Mapa global con misiles nucleares de EEUU y Rusia tras el fin del tratado que los limitaba durante 50 años

Fin del Nuevo START: EEUU y Rusia dejan el mundo sin frenos nucleares

Carrera sin límites: El último tratado que controlaba los arsenales nucleares de EEUU y Rusia expiró hoy. Por primera vez en 50 años, no hay reglas.

El Nuevo START, el último acuerdo bilateral para reducir y verificar los arsenales nucleares entre Estados Unidos y Rusia, expiró este jueves sin renovación. Firmado en 2010 por Barack Obama y Dmitri Medvedev, este tratado era el único mecanismo vigente que limitaba a 1.550 ojivas estratégicas por país y permitía inspecciones mutuas. Su caducidad deja al mundo, por primera vez desde 1972, sin ningún límite legal sobre los misiles más letales del planeta.

El pacto, que entró en vigor en febrero de 2011, reemplazó al Tratado de Moscú (2003) y al START I (1991), reduciendo los arsenales en un 30% respecto a su predecesor. Además de limitar ojivas, establecía un techo de 700 misiles balísticos intercontinentales y bombarderos pesados, junto con un sistema de 18 inspecciones anuales para verificar el cumplimiento. Su fin elimina la última herramienta de transparencia entre las dos mayores potencias atómicas.

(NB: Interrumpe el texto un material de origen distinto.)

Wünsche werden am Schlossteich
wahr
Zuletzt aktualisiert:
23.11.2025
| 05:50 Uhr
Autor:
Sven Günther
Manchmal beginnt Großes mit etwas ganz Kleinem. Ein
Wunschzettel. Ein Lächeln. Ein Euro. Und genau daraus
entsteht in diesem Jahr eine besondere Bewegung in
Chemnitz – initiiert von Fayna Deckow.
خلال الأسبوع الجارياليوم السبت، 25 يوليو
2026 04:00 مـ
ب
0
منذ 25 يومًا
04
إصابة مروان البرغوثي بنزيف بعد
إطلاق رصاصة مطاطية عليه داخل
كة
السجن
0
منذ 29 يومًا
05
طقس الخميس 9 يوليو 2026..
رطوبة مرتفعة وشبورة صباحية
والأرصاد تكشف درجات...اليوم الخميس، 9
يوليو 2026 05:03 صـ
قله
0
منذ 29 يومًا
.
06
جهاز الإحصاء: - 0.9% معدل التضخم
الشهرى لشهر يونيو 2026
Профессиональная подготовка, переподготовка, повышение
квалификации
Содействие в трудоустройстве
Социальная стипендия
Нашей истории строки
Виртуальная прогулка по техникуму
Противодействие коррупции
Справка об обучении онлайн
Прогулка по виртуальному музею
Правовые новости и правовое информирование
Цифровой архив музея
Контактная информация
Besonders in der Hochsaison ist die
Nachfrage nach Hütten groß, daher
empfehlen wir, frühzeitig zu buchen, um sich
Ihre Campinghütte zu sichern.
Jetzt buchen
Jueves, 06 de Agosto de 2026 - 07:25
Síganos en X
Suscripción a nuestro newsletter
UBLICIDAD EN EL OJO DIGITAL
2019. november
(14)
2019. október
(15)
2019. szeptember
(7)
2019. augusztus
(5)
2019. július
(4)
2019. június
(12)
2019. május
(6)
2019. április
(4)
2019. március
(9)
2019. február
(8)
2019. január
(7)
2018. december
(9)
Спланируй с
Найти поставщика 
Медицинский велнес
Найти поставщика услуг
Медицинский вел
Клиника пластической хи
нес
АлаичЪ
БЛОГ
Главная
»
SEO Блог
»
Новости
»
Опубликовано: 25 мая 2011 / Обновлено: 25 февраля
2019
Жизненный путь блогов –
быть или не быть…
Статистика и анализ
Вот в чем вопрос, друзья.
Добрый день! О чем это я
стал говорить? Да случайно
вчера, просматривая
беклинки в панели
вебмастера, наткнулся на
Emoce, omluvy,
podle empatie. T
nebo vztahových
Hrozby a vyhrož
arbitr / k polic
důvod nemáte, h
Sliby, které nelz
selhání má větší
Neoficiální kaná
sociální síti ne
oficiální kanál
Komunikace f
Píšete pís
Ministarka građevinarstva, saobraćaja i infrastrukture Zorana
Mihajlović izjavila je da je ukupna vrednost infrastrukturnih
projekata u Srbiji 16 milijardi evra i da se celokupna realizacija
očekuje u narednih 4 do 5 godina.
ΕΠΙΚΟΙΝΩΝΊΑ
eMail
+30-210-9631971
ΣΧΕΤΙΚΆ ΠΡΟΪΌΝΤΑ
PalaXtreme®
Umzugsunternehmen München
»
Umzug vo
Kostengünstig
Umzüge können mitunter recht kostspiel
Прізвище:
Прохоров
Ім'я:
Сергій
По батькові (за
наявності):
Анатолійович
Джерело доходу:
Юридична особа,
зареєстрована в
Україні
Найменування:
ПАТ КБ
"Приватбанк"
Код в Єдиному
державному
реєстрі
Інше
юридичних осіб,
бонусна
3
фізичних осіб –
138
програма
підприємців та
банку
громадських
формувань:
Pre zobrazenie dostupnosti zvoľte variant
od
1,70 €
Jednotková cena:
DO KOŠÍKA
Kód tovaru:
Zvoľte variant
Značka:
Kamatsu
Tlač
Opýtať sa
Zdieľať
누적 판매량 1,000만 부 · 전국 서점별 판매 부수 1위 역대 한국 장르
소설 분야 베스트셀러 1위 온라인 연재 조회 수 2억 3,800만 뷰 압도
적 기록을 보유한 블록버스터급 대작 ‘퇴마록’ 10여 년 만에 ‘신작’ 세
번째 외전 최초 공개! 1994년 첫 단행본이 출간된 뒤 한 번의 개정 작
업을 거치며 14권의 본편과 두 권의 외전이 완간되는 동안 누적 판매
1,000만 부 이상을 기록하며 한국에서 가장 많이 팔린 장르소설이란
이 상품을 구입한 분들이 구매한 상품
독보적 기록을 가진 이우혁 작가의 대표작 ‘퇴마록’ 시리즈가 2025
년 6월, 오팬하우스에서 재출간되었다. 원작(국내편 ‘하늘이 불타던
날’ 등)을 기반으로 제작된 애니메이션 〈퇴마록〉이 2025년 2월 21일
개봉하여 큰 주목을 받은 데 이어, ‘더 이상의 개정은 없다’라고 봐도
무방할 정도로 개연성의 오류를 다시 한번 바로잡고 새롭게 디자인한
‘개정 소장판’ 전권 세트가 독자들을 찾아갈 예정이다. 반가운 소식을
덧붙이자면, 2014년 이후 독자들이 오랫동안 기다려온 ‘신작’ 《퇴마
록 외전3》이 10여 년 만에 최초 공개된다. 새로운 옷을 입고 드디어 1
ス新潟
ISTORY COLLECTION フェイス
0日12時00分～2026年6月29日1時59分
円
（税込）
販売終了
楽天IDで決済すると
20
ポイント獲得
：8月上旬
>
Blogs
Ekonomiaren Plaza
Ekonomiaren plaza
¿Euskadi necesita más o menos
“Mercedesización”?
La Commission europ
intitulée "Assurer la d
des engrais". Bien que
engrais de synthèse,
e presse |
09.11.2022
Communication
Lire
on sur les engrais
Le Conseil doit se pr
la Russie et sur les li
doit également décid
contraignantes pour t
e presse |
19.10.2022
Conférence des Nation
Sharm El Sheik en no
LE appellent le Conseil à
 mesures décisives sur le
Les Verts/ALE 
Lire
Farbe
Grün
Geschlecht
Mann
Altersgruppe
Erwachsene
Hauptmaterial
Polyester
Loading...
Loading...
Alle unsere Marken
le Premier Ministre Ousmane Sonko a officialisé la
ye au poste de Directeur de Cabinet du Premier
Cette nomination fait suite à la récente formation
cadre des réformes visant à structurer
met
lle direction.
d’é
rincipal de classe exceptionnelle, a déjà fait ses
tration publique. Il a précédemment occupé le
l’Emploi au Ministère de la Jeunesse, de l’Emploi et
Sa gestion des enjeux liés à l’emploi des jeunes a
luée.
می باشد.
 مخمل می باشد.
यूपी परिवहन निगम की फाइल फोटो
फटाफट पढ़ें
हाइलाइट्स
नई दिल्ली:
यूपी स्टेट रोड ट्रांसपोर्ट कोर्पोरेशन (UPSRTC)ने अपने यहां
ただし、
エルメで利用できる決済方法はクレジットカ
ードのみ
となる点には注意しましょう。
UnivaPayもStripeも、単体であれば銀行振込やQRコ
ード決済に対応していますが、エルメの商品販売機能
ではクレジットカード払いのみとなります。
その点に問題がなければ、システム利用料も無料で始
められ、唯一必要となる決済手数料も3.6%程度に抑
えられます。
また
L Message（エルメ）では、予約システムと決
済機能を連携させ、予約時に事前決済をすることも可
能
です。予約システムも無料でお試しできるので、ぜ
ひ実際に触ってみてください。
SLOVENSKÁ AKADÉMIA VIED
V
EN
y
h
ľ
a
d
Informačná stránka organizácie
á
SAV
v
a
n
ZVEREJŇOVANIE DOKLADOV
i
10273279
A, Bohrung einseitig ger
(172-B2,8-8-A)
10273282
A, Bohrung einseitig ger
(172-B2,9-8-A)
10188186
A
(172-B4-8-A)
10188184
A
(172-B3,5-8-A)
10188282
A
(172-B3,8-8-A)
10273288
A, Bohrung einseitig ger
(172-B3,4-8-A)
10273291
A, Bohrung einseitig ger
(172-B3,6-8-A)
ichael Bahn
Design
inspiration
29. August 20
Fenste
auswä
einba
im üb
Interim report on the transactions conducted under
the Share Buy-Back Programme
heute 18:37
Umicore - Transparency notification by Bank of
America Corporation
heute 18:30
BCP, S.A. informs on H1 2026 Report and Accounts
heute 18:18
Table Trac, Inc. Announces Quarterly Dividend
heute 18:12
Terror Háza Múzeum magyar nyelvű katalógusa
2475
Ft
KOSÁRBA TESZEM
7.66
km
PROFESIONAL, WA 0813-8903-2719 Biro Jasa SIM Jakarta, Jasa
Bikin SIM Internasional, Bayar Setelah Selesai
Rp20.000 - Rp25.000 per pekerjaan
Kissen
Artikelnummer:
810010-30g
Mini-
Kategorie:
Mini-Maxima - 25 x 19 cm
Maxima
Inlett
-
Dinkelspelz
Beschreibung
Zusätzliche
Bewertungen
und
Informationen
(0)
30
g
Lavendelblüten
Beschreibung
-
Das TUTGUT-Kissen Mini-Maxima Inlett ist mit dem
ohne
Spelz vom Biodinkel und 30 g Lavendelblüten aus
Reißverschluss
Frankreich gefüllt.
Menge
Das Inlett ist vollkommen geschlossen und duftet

El tratado incluía cláusulas clave como notificaciones previas antes de lanzamientos de misiles y dos reuniones anuales de comisiones consultivas. Su duración inicial era de 10 años, con opción a prorrogarlo 5 años más —como ocurrió en 2021—, pero la invasión rusa de Ucrania en 2022 envenenó cualquier posibilidad de acuerdo. En febrero de 2023, Vladimir Putin suspendió la participación de Rusia, alegando que Occidente buscaba “la derrota estratégica” de su país. Un año después, en septiembre de 2025, propuso una prórroga de un año, pero las negociaciones no avanzaron.

¿Por qué este tratado era el “último dique” contra una guerra nuclear?

El Nuevo START no solo reducía armas: era un mecanismo de confianza. Permitía a ambos países verificar en tiempo real el arsenal del otro, evitando malentendidos que podrían desencadenar un conflicto. Según el Instituto Internacional de Estocolmo para la Investigación de la Paz (SIPRI), en 2023 Rusia poseía 5.889 ojivas (1.550 desplegadas) y EEUU, 5.244 (1.670 desplegadas). Juntos concentran el 90% del arsenal nuclear global.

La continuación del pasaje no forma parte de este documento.